### PROBLEM
Reproduce, word for word, the lines in the material below starting with the one that has "Geography, History and Humanities" and going on through the one that has "seeking to moderate". Leave out all pictures.

### PROVIDED MATERIAL
%%

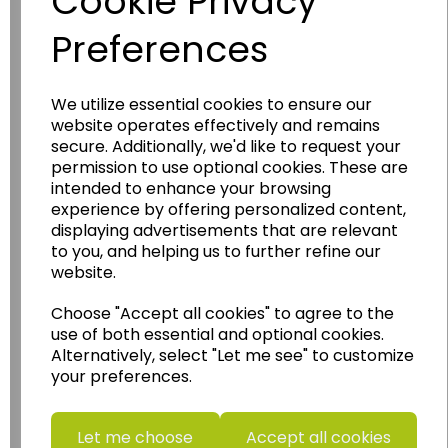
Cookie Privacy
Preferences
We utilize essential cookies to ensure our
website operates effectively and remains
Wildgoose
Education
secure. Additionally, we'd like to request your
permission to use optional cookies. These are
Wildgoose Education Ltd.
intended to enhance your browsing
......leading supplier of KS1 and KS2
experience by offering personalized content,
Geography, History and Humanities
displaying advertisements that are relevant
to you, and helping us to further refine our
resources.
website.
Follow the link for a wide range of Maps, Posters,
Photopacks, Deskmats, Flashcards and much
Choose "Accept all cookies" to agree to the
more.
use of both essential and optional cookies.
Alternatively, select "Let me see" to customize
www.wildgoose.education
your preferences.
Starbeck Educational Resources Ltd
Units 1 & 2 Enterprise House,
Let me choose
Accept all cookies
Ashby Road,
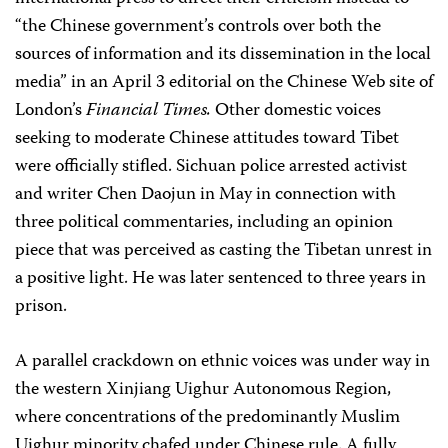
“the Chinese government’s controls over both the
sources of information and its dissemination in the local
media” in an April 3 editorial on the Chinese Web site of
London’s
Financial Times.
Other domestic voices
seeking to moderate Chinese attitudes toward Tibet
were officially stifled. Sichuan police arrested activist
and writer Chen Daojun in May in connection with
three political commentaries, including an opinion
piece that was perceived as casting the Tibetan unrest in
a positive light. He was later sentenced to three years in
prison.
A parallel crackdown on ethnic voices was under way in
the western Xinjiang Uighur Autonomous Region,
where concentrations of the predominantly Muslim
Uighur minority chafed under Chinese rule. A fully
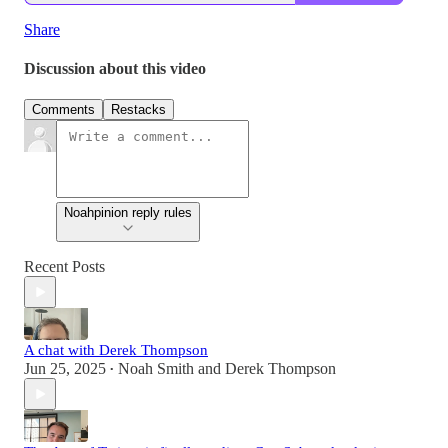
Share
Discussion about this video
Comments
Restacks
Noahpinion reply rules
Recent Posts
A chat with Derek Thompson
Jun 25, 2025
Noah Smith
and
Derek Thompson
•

%%
%%

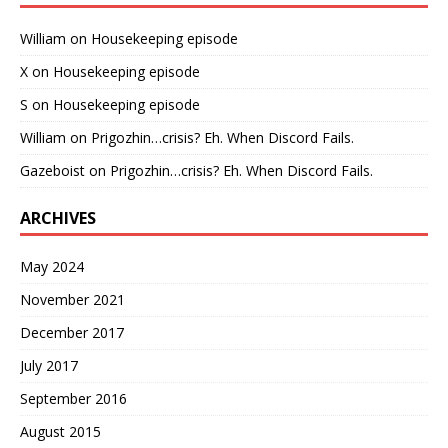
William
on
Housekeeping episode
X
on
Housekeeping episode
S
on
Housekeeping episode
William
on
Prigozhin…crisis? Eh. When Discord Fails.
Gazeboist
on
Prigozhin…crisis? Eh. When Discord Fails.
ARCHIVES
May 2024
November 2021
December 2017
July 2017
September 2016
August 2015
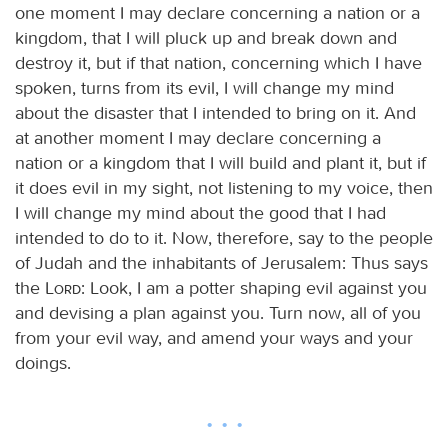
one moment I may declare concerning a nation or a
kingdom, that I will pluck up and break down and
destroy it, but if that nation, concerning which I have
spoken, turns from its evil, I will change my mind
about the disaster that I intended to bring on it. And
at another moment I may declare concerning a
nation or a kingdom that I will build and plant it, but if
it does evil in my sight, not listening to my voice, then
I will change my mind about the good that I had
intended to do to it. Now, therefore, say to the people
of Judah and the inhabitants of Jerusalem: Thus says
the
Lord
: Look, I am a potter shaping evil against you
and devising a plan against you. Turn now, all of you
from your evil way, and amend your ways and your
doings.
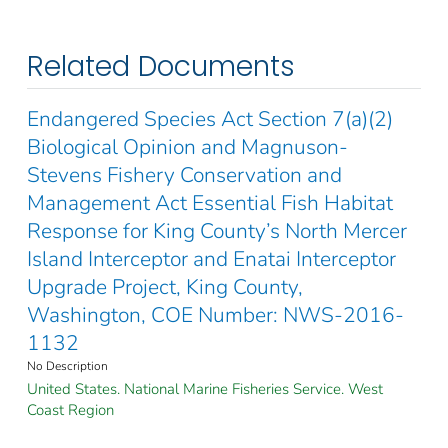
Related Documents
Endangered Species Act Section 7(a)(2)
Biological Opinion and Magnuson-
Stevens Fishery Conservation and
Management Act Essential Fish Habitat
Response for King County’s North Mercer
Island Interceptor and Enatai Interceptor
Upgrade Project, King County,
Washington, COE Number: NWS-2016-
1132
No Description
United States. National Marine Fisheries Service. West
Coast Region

%%

### OUTPUT OF THE EXERCISE
Geography, History and Humanities
displaying advertisements that are relevant
to you, and helping us to further refine our
resources.
website.
Follow the link for a wide range of Maps, Posters,
Photopacks, Deskmats, Flashcards and much
Choose "Accept all cookies" to agree to the
more.
use of both essential and optional cookies.
Alternatively, select "Let me see" to customize
www.wildgoose.education
your preferences.
Starbeck Educational Resources Ltd
Units 1 & 2 Enterprise House,
Let me choose
Accept all cookies
Ashby Road,
“the Chinese government’s controls over both the
sources of information and its dissemination in the local
media” in an April 3 editorial on the Chinese Web site of
London’s
Financial Times.
Other domestic voices
seeking to moderate Chinese attitudes toward Tibet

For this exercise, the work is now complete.